Recorded data

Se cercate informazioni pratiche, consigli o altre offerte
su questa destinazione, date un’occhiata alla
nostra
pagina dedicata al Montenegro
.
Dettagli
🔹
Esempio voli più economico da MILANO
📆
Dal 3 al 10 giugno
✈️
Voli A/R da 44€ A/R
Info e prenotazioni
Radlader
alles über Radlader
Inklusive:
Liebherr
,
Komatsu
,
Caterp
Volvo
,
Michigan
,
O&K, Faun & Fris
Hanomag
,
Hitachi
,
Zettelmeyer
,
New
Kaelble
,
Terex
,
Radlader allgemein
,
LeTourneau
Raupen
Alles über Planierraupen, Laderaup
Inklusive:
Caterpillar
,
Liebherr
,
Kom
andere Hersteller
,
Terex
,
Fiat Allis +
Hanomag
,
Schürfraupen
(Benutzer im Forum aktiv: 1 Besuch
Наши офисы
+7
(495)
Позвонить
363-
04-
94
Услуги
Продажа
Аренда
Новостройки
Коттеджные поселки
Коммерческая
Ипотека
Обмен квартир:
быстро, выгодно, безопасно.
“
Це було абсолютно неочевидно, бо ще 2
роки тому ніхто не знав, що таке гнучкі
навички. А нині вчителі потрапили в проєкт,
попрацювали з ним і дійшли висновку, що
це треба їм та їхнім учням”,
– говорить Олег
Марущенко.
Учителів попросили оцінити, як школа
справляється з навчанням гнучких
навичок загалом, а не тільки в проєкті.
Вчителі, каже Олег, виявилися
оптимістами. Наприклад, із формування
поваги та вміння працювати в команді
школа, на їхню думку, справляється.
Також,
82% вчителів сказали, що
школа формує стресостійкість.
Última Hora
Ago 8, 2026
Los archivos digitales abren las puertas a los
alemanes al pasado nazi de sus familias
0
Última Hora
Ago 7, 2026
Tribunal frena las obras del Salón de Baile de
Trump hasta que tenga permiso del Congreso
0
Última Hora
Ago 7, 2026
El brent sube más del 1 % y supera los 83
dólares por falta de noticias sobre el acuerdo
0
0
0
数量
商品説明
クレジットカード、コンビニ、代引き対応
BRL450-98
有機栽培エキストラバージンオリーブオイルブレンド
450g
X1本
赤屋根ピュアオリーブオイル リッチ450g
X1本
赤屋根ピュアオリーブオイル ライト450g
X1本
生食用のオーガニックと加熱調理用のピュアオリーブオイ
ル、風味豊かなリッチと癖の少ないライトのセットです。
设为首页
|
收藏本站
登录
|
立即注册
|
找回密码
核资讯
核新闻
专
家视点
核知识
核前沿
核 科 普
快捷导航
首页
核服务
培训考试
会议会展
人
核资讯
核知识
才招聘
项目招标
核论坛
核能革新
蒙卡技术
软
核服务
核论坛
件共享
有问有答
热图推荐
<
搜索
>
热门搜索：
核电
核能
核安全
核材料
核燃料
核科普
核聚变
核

## [ACTION ITEM]
Each record above should be returned exactly as written.

## [RESPONSE TO THE EXERCISE]
Se cercate informazioni pratiche, consigli o altre offerte
su questa destinazione, date un’occhiata alla
nostra
pagina dedicata al Montenegro
.
Dettagli
🔹
Esempio voli più economico da MILANO
📆
Dal 3 al 10 giugno
✈️
Voli A/R da 44€ A/R
Info e prenotazioni
Radlader
alles über Radlader
Inklusive:
Liebherr
,
Komatsu
,
Caterp
Volvo
,
Michigan
,
O&K, Faun & Fris
Hanomag
,
Hitachi
,
Zettelmeyer
,
New
Kaelble
,
Terex
,
Radlader allgemein
,
LeTourneau
Raupen
Alles über Planierraupen, Laderaup
Inklusive:
Caterpillar
,
Liebherr
,
Kom
andere Hersteller
,
Terex
,
Fiat Allis +
Hanomag
,
Schürfraupen
(Benutzer im Forum aktiv: 1 Besuch
Наши офисы
+7
(495)
Позвонить
363-
04-
94
Услуги
Продажа
Аренда
Новостройки
Коттеджные поселки
Коммерческая
Ипотека
Обмен квартир:
быстро, выгодно, безопасно.
“
Це було абсолютно неочевидно, бо ще 2
роки тому ніхто не знав, що таке гнучкі
навички. А нині вчителі потрапили в проєкт,
попрацювали з ним і дійшли висновку, що
це треба їм та їхнім учням”,
– говорить Олег
Марущенко.
Учителів попросили оцінити, як школа
справляється з навчанням гнучких
навичок загалом, а не тільки в проєкті.
Вчителі, каже Олег, виявилися
оптимістами. Наприклад, із формування
поваги та вміння працювати в команді
школа, на їхню думку, справляється.
Також,
82% вчителів сказали, що
школа формує стресостійкість.
Última Hora
Ago 8, 2026
Los archivos digitales abren las puertas a los
alemanes al pasado nazi de sus familias
0
Última Hora
Ago 7, 2026
Tribunal frena las obras del Salón de Baile de
Trump hasta que tenga permiso del Congreso
0
Última Hora
Ago 7, 2026
El brent sube más del 1 % y supera los 83
dólares por falta de noticias sobre el acuerdo
0
0
0
数量
商品説明
クレジットカード、コンビニ、代引き対応
BRL450-98
有機栽培エキストラバージンオリーブオイルブレンド
450g
X1本
赤屋根ピュアオリーブオイル リッチ450g
X1本
赤屋根ピュアオリーブオイル ライト450g
X1本
生食用のオーガニックと加熱調理用のピュアオリーブオイ
ル、風味豊かなリッチと癖の少ないライトのセットです。
设为首页
|
收藏本站
登录
|
立即注册
|
找回密码
核资讯
核新闻
专
家视点
核知识
核前沿
核 科 普
快捷导航
首页
核服务
培训考试
会议会展
人
核资讯
核知识
才招聘
项目招标
核论坛
核能革新
蒙卡技术
软
核服务
核论坛
件共享
有问有答
热图推荐
<
搜索
>
热门搜索：
核电
核能
核安全
核材料
核燃料
核科普
核聚变
核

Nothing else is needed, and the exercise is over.